» **Task brief**:
When a line in the entries below contains the word "Ιουλίου", copy that line.

Stored data entries
-- Opening Marker --
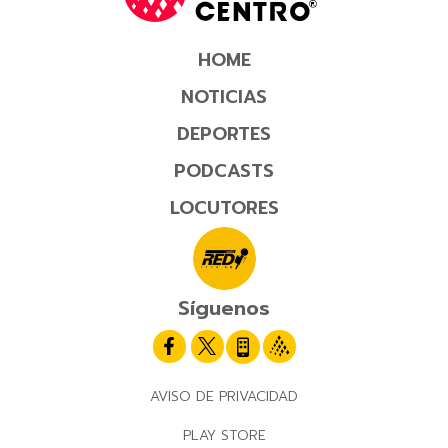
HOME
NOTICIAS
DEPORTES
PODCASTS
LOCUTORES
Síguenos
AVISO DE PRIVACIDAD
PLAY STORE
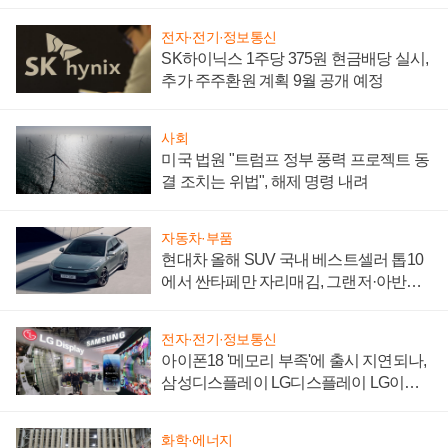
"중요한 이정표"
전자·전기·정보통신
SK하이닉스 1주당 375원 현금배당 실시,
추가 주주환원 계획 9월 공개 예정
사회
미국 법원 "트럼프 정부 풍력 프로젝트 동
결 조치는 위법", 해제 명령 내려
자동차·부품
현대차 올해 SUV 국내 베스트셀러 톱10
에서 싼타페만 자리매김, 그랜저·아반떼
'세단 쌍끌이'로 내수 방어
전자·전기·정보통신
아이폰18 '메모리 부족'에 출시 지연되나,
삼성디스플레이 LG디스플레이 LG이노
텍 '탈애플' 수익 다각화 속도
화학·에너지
-- Closing Marker --
-- Opening Marker --
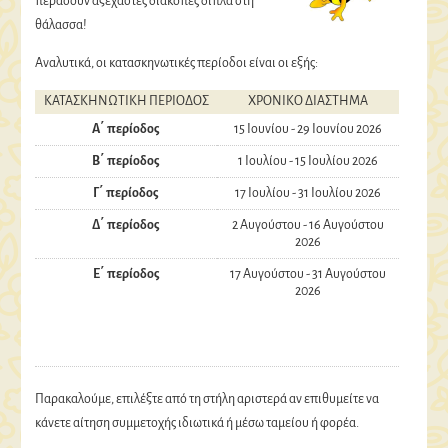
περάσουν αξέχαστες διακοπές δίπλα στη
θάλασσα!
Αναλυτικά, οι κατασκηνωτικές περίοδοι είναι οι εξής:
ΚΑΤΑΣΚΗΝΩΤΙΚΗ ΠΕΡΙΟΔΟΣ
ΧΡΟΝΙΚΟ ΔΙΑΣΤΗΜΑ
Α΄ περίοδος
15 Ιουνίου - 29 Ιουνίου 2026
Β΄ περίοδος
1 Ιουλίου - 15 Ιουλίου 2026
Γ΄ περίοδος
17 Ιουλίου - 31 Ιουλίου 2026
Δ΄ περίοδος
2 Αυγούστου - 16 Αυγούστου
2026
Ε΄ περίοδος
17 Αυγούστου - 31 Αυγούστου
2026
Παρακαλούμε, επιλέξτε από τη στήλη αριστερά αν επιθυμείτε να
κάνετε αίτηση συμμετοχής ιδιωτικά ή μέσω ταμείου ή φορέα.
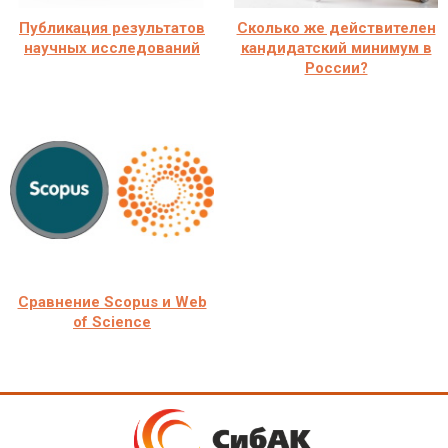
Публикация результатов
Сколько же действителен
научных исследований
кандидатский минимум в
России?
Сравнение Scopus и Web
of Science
-- Closing Marker --
» **Reply**:
1 Ιουλίου - 15 Ιουλίου 2026
17 Ιουλίου - 31 Ιουλίου 2026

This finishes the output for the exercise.